Betriebssystem mit Virtualisierung Portable Software für IoT-Geräte

MicroEJ ist ein Betriebssystem, das Software wirklich portabel macht, sodass sie ohne erneute Compilierung auf einer anderen Hardware läuft. Die Software wurde gezielt für IoT-Geräte entwickelt.
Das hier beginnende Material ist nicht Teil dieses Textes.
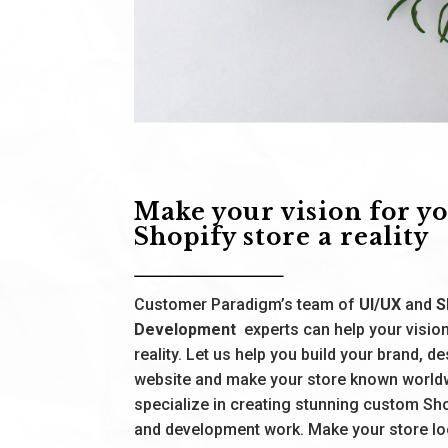
Make your vision for y
Shopify store a reality
Customer Paradigm’s team of
UI/UX
and
S
Development
experts can help your visi
reality. Let us help you build your brand, d
website and make your store known world
specialize in creating stunning custom Sh
and development work. Make your store l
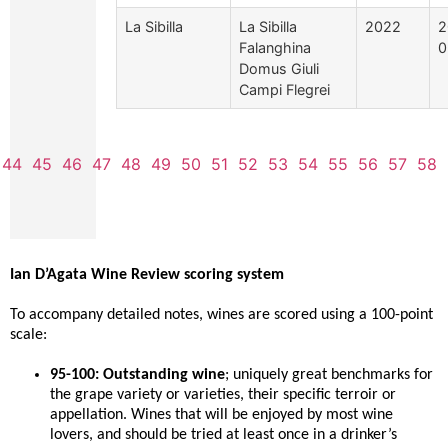
La Sibilla
La Sibilla
2022
2
Falanghina
0
Domus Giuli
Campi Flegrei
44
45
46
47
48
49
50
51
52
53
54
55
56
57
58
Ian D’Agata Wine Review scoring system
To accompany detailed notes, wines are scored using a 100-point
scale:
95-100: Outstanding wine
; uniquely great benchmarks for
the grape variety or varieties, their specific terroir or
appellation. Wines that will be enjoyed by most wine
lovers, and should be tried at least once in a drinker’s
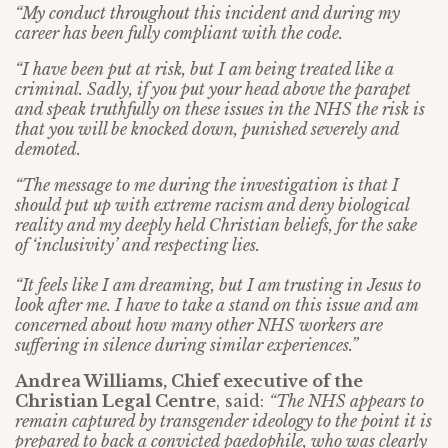
“My conduct throughout this incident and during my
career has been fully compliant with the code.
“I have been put at risk, but I am being treated like a
criminal. Sadly, if you put your head above the parapet
and speak truthfully on these issues in the NHS the risk is
that you will be knocked down, punished severely and
demoted.
“The message to me during the investigation is that I
should put up with extreme racism and deny biological
reality and my deeply held Christian beliefs, for the sake
of ‘inclusivity’ and respecting lies.
“It feels like I am dreaming, but I am trusting in Jesus to
look after me. I have to take a stand on this issue and am
concerned about how many other NHS workers are
suffering in silence during similar experiences.”
Andrea Williams, Chief executive of the
Christian Legal Centre
, said:
“The NHS appears to
remain captured by transgender ideology to the point it is
prepared to back a convicted paedophile, who was clearly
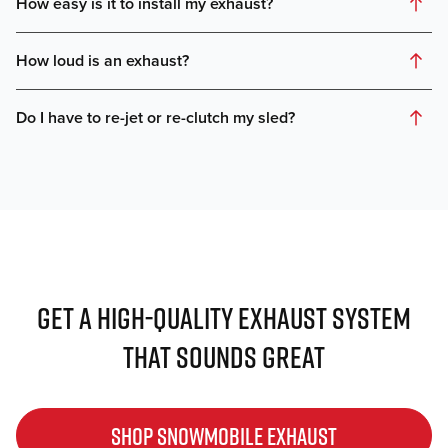
GET A HIGH-QUALITY EXHAUST SYSTEM
THAT SOUNDS GREAT
SHOP SNOWMOBILE EXHAUST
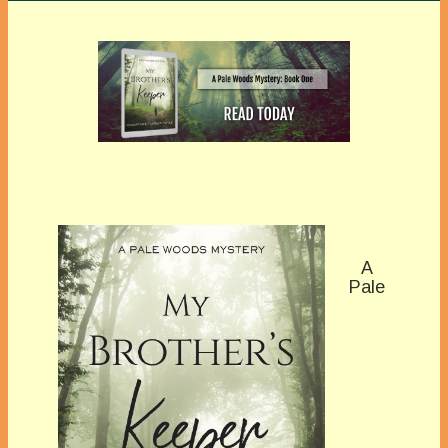
A
Pale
Dinge vernetzen, das wird schon seit Jahrzehnten praktiziert. Nicht nur Smart­phones und Internet prägen die Vernetzung, auch die Industrie profitiert schon lange von vernetzten Steuerungen, die in großen Zusammenschlüssen komplexe Produktionsanlagen dirigieren – anfangs mit proprietären Feldbussen, in den letzten Jahren immer stärker mit Echtzeit-Ethernet-Technik, die allerdings immer noch in vielen mehr oder weniger firmenspezifischen Varianten besteht. Dass aus der Vernetzung nun das Internet der Dinge entsteht, ist einerseits der schieren Anzahl der Geräte zu verdanken, aber auch der Software: Das IoT ist nicht nur ein Internet der Dinge, sondern vor allem auch eines der Daten und Dienste.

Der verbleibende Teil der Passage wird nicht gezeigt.